» **Brief**: Retype, exactly as they appear below, the lines between the line holding "Quels avantages recherchez-vous" and the line holding "Contenedores de basura", both ends included.
** Input material follows **
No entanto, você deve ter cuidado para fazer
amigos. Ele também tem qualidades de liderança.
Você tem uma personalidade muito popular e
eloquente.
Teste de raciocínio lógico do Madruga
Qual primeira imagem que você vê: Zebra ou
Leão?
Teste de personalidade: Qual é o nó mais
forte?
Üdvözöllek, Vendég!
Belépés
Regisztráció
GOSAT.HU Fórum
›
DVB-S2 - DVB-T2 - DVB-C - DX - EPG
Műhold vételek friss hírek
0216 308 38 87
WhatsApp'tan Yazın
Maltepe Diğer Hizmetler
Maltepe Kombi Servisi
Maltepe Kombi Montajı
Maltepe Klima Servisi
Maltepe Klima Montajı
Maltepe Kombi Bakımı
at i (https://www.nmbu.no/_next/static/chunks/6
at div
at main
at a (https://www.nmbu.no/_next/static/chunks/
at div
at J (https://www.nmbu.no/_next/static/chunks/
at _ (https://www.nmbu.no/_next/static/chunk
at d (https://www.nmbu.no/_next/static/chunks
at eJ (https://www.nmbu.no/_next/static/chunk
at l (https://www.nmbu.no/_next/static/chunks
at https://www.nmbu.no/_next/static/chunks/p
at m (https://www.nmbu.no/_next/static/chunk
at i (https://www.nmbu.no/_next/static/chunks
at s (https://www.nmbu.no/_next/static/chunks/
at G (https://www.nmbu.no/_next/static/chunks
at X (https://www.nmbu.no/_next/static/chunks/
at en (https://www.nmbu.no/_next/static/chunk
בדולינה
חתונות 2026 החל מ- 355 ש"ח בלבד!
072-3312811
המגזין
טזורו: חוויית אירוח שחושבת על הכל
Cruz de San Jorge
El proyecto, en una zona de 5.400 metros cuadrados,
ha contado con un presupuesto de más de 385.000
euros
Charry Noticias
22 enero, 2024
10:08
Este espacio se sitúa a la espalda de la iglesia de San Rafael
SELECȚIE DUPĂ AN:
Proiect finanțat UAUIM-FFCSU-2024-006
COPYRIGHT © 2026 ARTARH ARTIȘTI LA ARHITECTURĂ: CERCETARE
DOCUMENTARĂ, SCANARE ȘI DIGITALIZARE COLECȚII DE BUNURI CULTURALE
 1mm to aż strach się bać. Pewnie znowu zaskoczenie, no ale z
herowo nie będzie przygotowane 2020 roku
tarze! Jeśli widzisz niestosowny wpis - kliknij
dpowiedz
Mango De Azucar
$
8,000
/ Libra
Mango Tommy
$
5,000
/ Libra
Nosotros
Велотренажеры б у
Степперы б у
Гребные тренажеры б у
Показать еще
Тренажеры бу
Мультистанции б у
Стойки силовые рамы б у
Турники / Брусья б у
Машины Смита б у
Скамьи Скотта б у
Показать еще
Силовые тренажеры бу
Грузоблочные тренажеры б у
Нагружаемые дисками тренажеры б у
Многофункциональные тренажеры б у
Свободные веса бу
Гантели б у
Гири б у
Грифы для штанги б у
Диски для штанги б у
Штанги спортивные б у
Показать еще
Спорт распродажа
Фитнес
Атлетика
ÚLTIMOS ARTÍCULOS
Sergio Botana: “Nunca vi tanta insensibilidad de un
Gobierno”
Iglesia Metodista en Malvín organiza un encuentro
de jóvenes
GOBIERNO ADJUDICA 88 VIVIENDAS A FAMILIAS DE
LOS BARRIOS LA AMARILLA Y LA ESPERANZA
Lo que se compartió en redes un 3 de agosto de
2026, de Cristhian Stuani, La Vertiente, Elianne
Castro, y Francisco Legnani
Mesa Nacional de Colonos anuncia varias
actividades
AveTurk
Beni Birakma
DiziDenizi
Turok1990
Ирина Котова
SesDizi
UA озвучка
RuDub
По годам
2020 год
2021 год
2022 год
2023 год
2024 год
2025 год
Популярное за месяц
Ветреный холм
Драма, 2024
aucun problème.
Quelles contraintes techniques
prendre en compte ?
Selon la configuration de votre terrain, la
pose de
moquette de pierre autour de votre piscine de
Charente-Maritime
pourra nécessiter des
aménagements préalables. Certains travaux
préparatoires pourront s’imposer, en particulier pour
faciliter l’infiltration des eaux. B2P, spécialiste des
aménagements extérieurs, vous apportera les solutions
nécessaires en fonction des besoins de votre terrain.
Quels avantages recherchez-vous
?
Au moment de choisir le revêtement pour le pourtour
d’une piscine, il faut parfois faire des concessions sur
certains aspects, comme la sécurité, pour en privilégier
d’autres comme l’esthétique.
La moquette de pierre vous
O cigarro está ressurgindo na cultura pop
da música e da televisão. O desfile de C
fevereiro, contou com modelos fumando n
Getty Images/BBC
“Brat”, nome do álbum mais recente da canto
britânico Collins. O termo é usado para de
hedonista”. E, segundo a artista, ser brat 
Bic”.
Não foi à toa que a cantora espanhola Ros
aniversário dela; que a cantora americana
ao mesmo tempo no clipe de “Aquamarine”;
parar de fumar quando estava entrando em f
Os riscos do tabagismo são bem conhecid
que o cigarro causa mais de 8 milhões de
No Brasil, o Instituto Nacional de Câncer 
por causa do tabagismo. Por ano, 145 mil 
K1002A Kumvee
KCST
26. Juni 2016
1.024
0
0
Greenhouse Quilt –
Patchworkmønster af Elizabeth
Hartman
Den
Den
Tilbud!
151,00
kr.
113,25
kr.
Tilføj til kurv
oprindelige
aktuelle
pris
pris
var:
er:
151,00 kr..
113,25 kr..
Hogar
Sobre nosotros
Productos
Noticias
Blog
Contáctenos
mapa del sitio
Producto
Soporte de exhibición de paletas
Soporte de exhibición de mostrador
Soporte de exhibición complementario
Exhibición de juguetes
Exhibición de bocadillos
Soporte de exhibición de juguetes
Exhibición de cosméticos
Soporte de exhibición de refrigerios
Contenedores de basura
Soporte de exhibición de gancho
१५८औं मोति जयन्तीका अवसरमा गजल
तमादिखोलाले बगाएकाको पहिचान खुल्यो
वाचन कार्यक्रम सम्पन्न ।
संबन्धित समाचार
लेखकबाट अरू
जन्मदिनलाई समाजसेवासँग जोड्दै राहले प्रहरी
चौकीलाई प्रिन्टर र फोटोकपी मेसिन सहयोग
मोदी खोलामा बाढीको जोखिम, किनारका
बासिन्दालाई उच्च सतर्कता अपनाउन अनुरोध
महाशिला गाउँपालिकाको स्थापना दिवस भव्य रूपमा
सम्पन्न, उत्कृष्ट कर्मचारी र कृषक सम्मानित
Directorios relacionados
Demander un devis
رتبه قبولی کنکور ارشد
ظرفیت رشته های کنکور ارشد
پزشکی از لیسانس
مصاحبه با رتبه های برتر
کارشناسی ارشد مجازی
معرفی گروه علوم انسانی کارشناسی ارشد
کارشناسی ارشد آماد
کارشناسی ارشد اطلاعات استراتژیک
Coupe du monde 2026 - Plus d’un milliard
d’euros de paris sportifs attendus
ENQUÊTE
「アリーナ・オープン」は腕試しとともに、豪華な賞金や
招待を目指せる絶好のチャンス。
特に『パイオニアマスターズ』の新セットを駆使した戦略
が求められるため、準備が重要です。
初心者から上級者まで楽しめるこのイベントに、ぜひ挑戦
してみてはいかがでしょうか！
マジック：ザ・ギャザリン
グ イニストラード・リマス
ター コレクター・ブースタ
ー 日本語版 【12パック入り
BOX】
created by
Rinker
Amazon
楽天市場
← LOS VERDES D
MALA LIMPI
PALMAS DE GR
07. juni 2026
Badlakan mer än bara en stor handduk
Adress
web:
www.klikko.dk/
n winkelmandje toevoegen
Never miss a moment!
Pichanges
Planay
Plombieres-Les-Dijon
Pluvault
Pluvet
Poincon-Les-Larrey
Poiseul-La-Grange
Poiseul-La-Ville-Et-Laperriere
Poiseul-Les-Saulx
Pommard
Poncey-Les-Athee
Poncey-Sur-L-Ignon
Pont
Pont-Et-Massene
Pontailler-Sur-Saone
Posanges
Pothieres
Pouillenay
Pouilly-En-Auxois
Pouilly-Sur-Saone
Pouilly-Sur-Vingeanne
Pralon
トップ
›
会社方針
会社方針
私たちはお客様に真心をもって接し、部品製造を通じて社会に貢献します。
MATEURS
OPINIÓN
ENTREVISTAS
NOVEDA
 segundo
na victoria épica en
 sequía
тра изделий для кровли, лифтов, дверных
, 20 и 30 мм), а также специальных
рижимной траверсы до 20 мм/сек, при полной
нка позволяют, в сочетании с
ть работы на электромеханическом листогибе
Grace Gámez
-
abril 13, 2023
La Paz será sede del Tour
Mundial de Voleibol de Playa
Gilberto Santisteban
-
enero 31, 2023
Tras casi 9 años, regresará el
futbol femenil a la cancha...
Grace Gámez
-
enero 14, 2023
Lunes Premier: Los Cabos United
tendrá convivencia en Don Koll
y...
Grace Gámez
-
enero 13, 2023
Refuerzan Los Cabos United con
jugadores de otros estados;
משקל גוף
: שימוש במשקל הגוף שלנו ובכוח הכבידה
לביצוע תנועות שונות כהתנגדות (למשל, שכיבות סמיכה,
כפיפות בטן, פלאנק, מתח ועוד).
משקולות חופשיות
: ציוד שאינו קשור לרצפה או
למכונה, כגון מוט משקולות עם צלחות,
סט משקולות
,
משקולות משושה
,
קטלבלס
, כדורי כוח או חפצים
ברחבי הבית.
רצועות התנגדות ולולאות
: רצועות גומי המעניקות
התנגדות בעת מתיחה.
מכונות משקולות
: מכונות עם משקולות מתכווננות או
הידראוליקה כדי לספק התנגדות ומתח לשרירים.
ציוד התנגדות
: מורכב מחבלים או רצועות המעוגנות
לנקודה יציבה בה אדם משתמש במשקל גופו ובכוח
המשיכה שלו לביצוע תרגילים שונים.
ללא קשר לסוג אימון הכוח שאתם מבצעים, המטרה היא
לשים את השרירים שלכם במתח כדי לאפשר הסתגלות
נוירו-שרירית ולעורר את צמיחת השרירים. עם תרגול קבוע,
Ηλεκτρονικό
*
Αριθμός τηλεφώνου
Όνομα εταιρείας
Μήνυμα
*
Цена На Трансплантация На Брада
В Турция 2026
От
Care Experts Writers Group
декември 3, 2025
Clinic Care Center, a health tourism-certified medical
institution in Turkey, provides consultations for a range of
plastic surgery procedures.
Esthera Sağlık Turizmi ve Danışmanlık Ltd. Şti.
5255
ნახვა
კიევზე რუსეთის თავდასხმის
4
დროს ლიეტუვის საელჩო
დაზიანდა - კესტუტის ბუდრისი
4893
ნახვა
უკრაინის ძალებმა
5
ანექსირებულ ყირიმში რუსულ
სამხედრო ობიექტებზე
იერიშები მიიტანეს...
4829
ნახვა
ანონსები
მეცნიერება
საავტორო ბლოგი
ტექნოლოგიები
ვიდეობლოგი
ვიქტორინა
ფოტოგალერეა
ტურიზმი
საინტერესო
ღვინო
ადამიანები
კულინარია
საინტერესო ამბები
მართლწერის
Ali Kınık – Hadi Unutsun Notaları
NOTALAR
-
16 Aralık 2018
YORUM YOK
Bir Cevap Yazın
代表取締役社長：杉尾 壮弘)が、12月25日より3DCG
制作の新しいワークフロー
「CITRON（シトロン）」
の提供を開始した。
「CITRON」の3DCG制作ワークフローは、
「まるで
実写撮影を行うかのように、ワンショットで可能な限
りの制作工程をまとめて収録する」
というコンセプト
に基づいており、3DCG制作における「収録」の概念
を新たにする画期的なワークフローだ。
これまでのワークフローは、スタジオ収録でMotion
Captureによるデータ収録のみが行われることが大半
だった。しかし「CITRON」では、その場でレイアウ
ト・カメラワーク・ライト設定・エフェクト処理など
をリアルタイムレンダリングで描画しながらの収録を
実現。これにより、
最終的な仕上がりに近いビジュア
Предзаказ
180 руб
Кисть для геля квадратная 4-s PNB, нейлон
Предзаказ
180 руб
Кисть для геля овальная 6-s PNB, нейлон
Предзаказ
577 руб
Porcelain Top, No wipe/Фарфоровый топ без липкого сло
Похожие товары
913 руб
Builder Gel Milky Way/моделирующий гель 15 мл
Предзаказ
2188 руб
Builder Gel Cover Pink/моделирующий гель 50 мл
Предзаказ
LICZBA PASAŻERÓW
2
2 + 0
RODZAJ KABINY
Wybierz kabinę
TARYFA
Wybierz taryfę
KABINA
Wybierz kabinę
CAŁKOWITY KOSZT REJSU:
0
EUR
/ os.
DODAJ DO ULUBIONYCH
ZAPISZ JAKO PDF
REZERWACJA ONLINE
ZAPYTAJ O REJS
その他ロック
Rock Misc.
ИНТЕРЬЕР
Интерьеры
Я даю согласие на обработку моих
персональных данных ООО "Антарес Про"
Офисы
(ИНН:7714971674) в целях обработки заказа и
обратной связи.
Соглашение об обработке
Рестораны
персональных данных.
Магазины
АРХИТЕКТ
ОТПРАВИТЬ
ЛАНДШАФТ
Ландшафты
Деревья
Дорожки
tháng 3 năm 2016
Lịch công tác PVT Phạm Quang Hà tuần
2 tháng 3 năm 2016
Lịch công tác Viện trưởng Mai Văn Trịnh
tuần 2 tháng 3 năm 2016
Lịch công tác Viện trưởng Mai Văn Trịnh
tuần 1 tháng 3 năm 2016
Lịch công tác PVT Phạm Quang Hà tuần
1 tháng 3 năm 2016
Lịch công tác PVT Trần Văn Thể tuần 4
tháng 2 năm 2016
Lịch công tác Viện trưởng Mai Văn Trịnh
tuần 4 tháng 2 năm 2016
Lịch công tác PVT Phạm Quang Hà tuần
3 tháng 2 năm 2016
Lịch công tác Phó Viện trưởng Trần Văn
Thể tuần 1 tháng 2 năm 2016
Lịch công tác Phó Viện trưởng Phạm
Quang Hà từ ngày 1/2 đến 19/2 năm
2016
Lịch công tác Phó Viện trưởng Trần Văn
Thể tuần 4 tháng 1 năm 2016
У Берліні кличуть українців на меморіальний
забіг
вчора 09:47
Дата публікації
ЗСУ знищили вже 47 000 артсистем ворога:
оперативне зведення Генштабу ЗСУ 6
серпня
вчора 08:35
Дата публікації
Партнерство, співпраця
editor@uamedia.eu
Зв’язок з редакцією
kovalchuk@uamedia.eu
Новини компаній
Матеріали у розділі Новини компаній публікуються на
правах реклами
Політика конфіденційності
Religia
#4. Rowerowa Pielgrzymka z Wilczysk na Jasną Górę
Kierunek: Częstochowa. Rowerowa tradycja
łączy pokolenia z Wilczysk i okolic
** End of Input material **
» **Output for this task**:
Quels avantages recherchez-vous
?
Au moment de choisir le revêtement pour le pourtour
d’une piscine, il faut parfois faire des concessions sur
certains aspects, comme la sécurité, pour en privilégier
d’autres comme l’esthétique.
La moquette de pierre vous
O cigarro está ressurgindo na cultura pop
da música e da televisão. O desfile de C
fevereiro, contou com modelos fumando n
Getty Images/BBC
“Brat”, nome do álbum mais recente da canto
britânico Collins. O termo é usado para de
hedonista”. E, segundo a artista, ser brat 
Bic”.
Não foi à toa que a cantora espanhola Ros
aniversário dela; que a cantora americana
ao mesmo tempo no clipe de “Aquamarine”;
parar de fumar quando estava entrando em f
Os riscos do tabagismo são bem conhecid
que o cigarro causa mais de 8 milhões de
No Brasil, o Instituto Nacional de Câncer 
por causa do tabagismo. Por ano, 145 mil 
K1002A Kumvee
KCST
26. Juni 2016
1.024
0
0
Greenhouse Quilt –
Patchworkmønster af Elizabeth
Hartman
Den
Den
Tilbud!
151,00
kr.
113,25
kr.
Tilføj til kurv
oprindelige
aktuelle
pris
pris
var:
er:
151,00 kr..
113,25 kr..
Hogar
Sobre nosotros
Productos
Noticias
Blog
Contáctenos
mapa del sitio
Producto
Soporte de exhibición de paletas
Soporte de exhibición de mostrador
Soporte de exhibición complementario
Exhibición de juguetes
Exhibición de bocadillos
Soporte de exhibición de juguetes
Exhibición de cosméticos
Soporte de exhibición de refrigerios
Contenedores de basura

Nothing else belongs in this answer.